About this task:
Copying rule for the data below: take the line containing "Okzalik Asit Dihidrat Pur. gr. 5 kg" and every line after it to the end, exactly, and drop all pictures.
[Opening Dataset excerpts section]
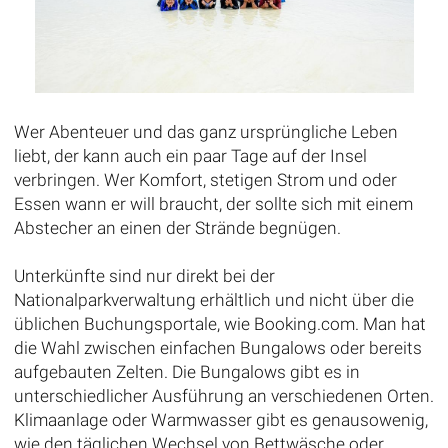
Wer Abenteuer und das ganz ursprüngliche Leben
liebt, der kann auch ein paar Tage auf der Insel
verbringen. Wer Komfort, stetigen Strom und oder
Essen wann er will braucht, der sollte sich mit einem
Abstecher an einen der Strände begnügen.
Unterkünfte sind nur direkt bei der
Nationalparkverwaltung erhältlich und nicht über die
üblichen Buchungsportale, wie Booking.com. Man hat
die Wahl zwischen einfachen Bungalows oder bereits
aufgebauten Zelten. Die Bungalows gibt es in
unterschiedlicher Ausführung an verschiedenen Orten.
Klimaanlage oder Warmwasser gibt es genausowenig,
wie den täglichen Wechsel von Bettwäsche oder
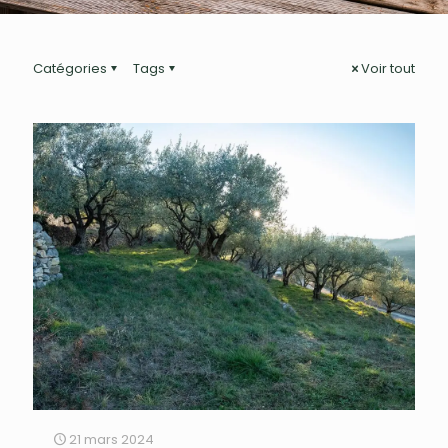
Catégories
Tags
Voir tout
21 mars 2024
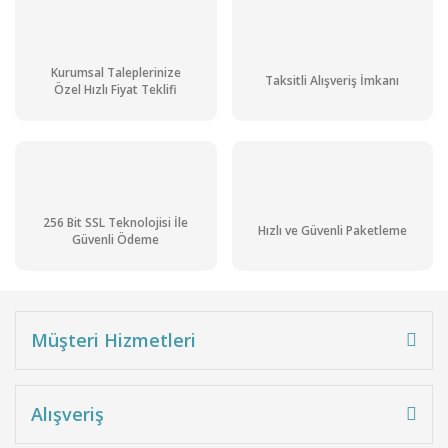
632,73 TL + KDV
759,27 TL
Ön Siparişli
Kurumsal Taleplerinize
Stoktan Teslim
Taksitli Alışveriş İmkanı
Ürün
Özel Hızlı Fiyat Teklifi
Kargo
Bedava
256 Bit SSL Teknolojisi İle
Hızlı ve Güvenli Paketleme
Güvenli Ödeme
Müşteri Hizmetleri
Okzalik Asit Dihidrat Pur. gr. 5 kg
Alışveriş
2.543,76 TL + KDV
3.052,51 TL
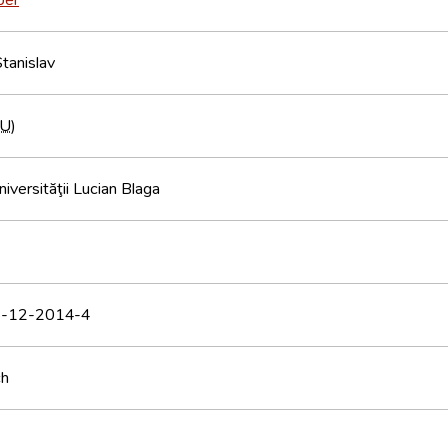
Stanislav
U
)
niversităţii Lucian Blaga
-12-2014-4
ch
[Closing Dataset excerpts section]
Output of the task:
Okzalik Asit Dihidrat Pur. gr. 5 kg
Alışveriş
2.543,76 TL + KDV
3.052,51 TL
Stanislav
U
)
niversităţii Lucian Blaga
-12-2014-4
ch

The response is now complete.